Log messages usually contain at least three fields, as shown in the following default log format example:
ERROR:frobnicator.main:Could not frobnicate
This message consists of three fields. The first,
ERROR, is the log level.
frobnicator.main, is the logger name, which should, by convention, be the module name in which the error occurred. This is often the first point of reference as to where an error might come from. If the module is some PostgreSQL adapter, it’s likely a database problem. If it’s something inside the application, it’s more likely to be a bug.
The third field, “
Could not frobnicate”, is the freeform log message. How useful this is for locating the problem is all up to the programmer of the software at hand, and it’s difficult to give general guidelines here.
Most problems in production are not caused by known and expected exceptional situations, which would result in log messages hopefully describing the problem well, but rather by unexpected, unhandled problems. In Python, such problems generate tracebacks where the interpreter tried to include all important information it could gather. Yet this makes the traceback a bit hard to read sometimes.

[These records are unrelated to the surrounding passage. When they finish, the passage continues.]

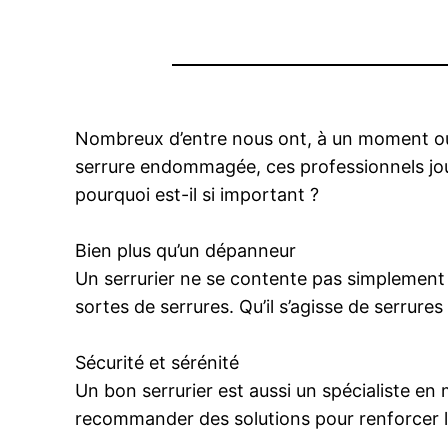
Nombreux d’entre nous ont, à un moment ou un
serrure endommagée, ces professionnels joue
pourquoi est-il si important ?
Bien plus qu’un dépanneur
Un serrurier ne se contente pas simplement 
sortes de serrures. Qu’il s’agisse de serrure
Sécurité et sérénité
Un bon serrurier est aussi un spécialiste en 
recommander des solutions pour renforcer l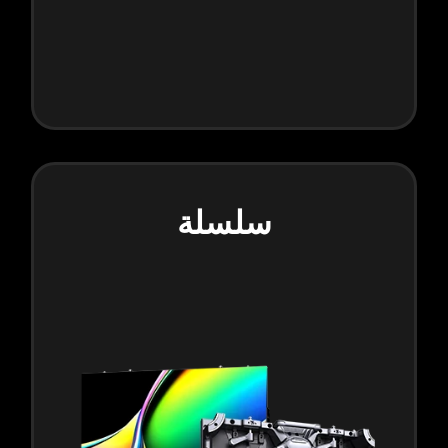
سلسلة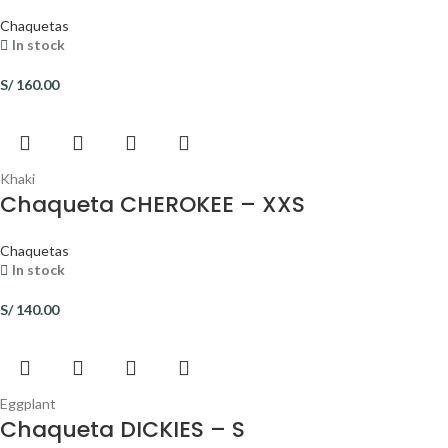
Chaquetas
In stock
S/
160.00
Khaki
Chaqueta CHEROKEE – XXS
Chaquetas
In stock
S/
140.00
Eggplant
Chaqueta DICKIES – S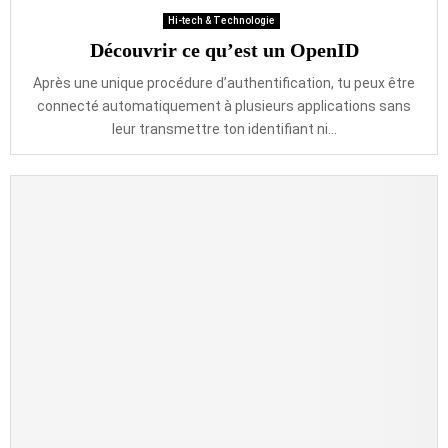
Hi-tech & Technologie
Découvrir ce qu’est un OpenID
Après une unique procédure d’authentification, tu peux être
connecté automatiquement à plusieurs applications sans
leur transmettre ton identifiant ni...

This traceback, from a small toy Django application, shows all the common aspects of a Python traceback. The error itself, usually at the end of traceback but here highlighted in the beginning, is quite telling: “
AnonymousUser object has no attribute is_stuff”. Knowing Django, this sounds like a typo. There’s an
is_staff attribute on the user model, but no
is_stuff attribute by default.
The traceback itself includes the lines of all stack frames that were touched when this error occurred. In general, many of these stack frames are from the framework involved. A good rule of thumb is, when reading a traceback, you can ignore all lines from files that do not belong to your own project. Django does this for us here, graying out all but one entry as they are all from Django and not our own application. That line tells us the error likely occurred in
logexample/broken/views.py, at line 6—and indeed, this excerpt shows an
is_stuff field reference. Changing this to
is_staff will likely fix the problem!